Begin at the line containing "propios ojos el" in the entries below and end at the line containing "March 20, 2025"; transcribe that range exactly and nothing outside it.

_Records from a data collection_
━━━━━━━━
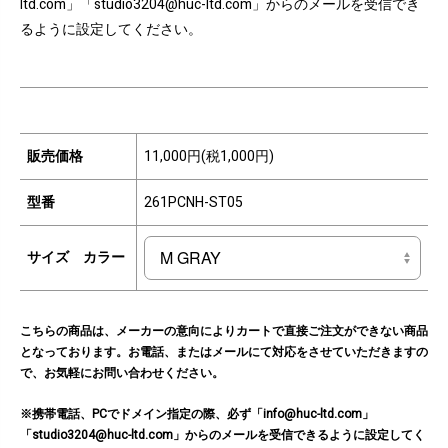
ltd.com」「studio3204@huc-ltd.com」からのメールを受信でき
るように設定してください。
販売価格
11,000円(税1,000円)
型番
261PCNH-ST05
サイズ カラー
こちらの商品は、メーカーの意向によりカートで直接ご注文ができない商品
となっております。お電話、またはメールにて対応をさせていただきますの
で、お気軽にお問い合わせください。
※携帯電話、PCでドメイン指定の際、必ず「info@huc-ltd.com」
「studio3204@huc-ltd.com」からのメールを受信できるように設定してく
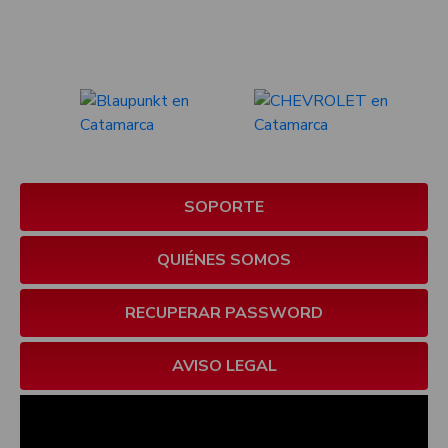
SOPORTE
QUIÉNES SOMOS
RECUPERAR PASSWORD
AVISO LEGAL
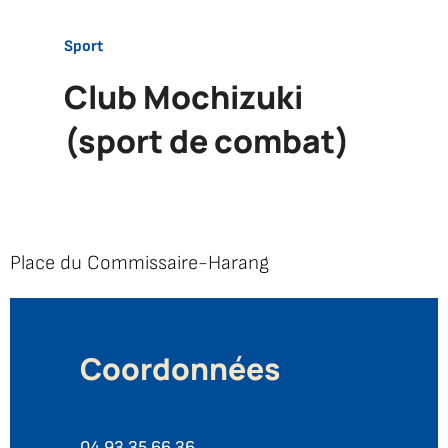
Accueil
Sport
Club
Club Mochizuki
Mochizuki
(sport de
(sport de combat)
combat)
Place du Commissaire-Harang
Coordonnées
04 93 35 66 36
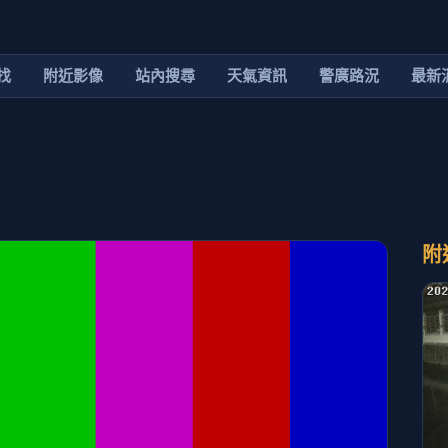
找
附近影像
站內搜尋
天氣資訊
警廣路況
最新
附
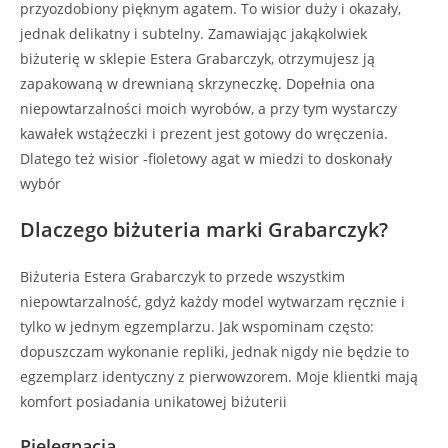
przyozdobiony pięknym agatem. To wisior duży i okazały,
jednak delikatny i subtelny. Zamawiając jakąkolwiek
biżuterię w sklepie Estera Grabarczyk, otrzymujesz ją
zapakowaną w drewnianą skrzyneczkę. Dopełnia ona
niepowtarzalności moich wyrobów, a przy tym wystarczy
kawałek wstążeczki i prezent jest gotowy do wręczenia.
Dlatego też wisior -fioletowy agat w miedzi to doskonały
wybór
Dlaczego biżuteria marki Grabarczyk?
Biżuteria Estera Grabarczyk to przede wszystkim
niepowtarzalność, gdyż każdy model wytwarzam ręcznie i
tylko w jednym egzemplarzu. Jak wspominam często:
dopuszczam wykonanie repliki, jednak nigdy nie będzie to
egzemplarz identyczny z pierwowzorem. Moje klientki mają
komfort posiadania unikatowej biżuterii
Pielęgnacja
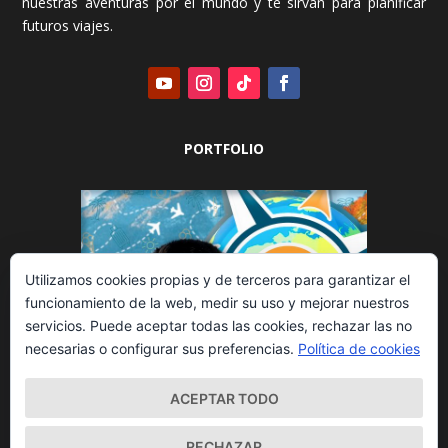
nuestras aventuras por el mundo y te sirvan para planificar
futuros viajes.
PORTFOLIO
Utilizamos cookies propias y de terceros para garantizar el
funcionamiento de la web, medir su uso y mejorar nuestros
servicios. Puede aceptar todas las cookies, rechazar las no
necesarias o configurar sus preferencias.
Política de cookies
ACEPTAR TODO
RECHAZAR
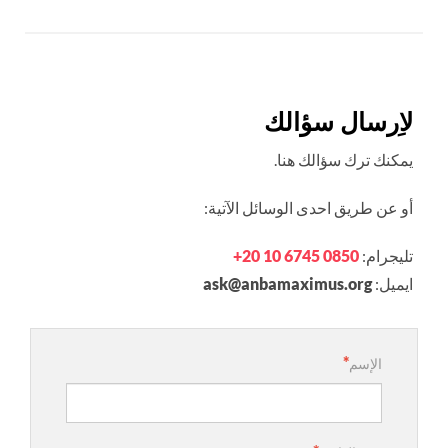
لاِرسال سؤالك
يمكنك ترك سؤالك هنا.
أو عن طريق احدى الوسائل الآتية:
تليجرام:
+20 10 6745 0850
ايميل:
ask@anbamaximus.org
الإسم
━━━━━━━━
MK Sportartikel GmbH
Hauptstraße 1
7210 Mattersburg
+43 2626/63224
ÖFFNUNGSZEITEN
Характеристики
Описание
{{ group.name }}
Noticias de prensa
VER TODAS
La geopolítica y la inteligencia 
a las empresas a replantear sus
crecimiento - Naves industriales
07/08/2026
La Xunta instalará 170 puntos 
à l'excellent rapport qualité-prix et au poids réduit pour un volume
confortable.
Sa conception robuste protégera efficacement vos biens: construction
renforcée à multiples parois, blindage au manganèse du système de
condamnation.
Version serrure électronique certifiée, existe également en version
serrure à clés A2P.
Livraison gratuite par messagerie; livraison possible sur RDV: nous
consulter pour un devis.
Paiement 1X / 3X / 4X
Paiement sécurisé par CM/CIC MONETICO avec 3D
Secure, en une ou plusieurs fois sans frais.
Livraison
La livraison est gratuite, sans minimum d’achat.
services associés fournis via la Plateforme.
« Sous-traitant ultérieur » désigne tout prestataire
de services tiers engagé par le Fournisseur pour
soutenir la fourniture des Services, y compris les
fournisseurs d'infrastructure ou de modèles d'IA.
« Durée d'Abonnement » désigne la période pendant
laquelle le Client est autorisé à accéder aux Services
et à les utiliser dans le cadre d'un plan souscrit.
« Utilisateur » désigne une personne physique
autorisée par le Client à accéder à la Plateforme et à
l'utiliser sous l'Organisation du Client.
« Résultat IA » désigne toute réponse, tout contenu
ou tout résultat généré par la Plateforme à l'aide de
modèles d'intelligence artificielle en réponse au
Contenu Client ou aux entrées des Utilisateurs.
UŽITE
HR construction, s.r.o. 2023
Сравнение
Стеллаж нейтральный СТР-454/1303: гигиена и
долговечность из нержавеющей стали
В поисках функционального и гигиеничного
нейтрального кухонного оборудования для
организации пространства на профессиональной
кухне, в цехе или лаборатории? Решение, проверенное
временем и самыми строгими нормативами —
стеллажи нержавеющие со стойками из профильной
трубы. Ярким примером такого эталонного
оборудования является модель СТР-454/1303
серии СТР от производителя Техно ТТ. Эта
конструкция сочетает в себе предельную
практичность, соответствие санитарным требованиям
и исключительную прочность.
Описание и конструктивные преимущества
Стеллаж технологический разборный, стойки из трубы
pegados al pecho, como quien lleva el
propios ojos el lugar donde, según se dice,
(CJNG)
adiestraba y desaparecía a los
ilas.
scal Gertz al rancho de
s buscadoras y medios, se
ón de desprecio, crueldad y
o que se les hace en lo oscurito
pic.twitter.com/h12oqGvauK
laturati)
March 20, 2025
━━━━━━━━
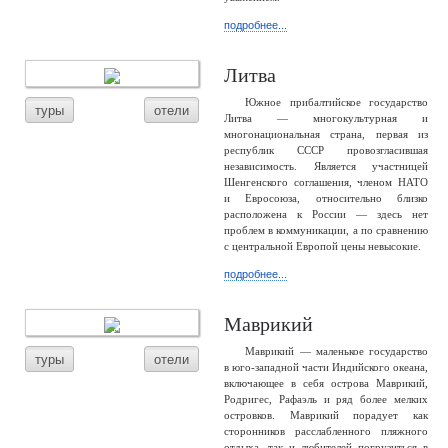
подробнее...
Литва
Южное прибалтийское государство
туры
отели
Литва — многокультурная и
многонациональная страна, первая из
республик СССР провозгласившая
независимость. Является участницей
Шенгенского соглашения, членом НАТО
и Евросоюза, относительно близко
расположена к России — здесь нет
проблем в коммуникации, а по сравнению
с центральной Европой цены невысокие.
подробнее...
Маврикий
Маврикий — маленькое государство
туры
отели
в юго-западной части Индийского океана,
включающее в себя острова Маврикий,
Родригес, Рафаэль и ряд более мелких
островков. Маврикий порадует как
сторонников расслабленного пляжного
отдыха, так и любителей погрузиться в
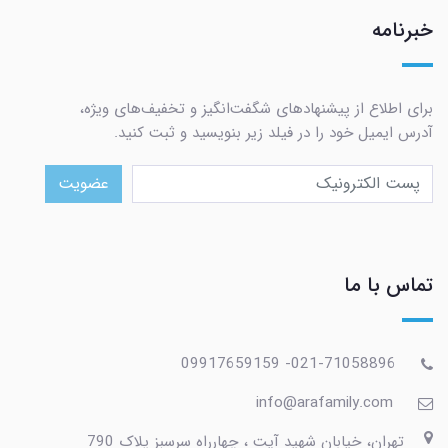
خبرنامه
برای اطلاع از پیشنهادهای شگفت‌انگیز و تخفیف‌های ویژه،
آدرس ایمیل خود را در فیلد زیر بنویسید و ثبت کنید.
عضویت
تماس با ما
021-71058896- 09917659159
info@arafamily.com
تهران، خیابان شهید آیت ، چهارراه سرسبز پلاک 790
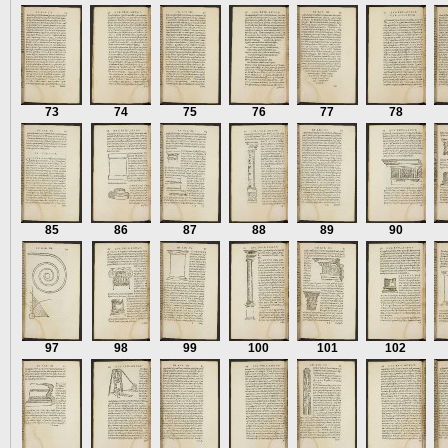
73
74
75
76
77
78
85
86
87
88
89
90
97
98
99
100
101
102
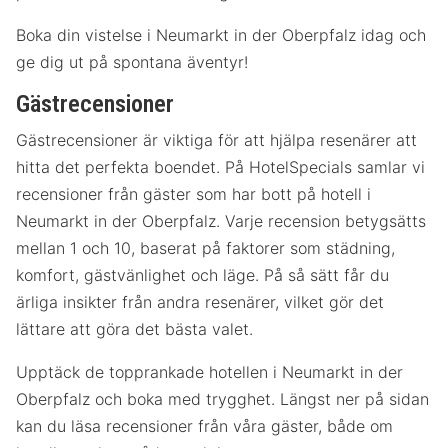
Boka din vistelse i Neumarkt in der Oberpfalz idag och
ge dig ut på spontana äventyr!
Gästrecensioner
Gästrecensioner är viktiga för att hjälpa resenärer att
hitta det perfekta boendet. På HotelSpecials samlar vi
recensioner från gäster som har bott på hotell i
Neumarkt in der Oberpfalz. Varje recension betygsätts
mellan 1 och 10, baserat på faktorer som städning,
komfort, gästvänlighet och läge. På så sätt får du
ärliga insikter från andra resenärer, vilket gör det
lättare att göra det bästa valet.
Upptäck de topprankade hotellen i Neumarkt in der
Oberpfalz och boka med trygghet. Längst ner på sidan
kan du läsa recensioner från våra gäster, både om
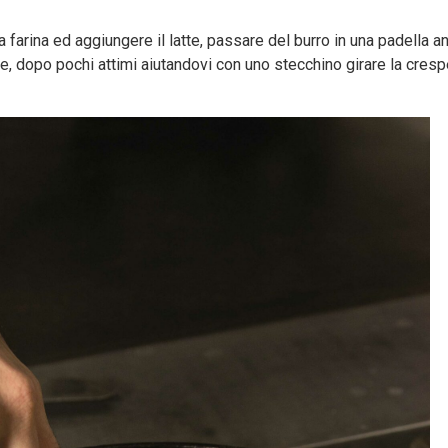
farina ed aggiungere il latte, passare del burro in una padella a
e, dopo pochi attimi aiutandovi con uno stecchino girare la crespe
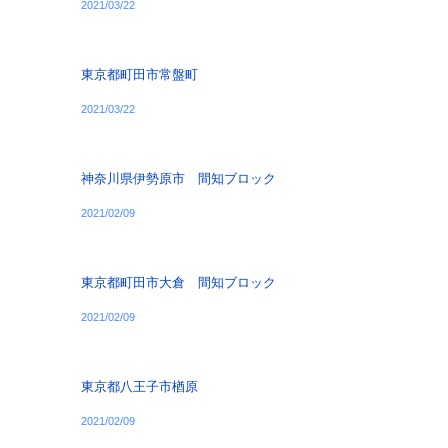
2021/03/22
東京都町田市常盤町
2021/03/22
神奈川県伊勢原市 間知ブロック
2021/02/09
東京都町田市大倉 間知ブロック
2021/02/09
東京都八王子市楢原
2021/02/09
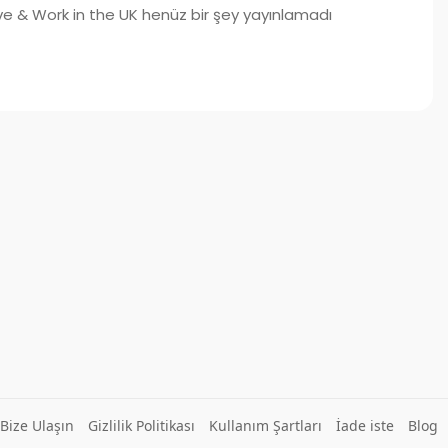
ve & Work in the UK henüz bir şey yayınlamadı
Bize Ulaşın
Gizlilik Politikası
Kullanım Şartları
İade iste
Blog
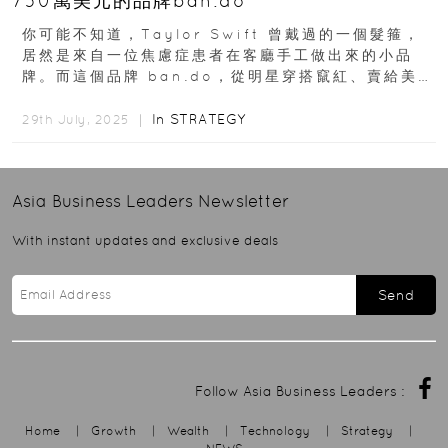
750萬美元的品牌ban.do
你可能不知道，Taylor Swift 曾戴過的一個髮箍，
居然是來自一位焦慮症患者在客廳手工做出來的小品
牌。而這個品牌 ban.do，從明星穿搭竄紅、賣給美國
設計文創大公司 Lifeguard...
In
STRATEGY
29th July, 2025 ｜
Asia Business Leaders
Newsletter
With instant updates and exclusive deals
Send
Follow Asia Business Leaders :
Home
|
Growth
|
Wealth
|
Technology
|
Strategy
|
━━━━━━━━
_Written answer_
propios ojos el lugar donde, según se dice,
(CJNG)
adiestraba y desaparecía a los
ilas.
scal Gertz al rancho de
s buscadoras y medios, se
ón de desprecio, crueldad y
o que se les hace en lo oscurito
pic.twitter.com/h12oqGvauK
laturati)
March 20, 2025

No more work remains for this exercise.